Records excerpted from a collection
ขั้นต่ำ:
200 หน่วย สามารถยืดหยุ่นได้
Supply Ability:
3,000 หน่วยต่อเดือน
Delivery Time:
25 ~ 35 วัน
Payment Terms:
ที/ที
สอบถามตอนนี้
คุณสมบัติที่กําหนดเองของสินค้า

==

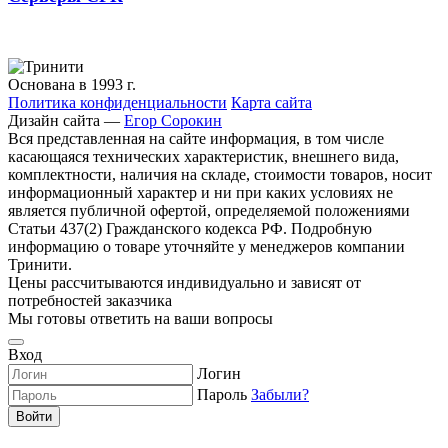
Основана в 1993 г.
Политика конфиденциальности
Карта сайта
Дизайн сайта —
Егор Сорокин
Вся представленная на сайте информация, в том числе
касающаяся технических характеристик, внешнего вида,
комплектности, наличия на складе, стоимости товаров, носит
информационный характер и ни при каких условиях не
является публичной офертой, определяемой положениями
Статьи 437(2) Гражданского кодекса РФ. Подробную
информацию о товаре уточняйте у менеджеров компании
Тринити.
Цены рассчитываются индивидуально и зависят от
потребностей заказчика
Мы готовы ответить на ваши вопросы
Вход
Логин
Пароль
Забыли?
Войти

==

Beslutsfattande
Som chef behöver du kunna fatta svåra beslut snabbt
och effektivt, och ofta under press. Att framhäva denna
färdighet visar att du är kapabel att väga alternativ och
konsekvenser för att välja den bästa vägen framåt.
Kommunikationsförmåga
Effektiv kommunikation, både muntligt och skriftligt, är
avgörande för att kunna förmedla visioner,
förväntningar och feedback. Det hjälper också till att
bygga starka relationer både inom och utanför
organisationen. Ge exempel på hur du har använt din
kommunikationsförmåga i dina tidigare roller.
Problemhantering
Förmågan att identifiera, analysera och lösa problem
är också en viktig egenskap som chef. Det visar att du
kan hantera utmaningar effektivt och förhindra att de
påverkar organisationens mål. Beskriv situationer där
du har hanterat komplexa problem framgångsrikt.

[WORK ORDER]:
Leave out every line above except those from the line with "Основана в 1993 г." up to and including the line with "комплектности, наличия на", and copy those exactly.

[COMPLETED TASK]:
Основана в 1993 г.
Политика конфиденциальности
Карта сайта
Дизайн сайта —
Егор Сорокин
Вся представленная на сайте информация, в том числе
касающаяся технических характеристик, внешнего вида,
комплектности, наличия на складе, стоимости товаров, носит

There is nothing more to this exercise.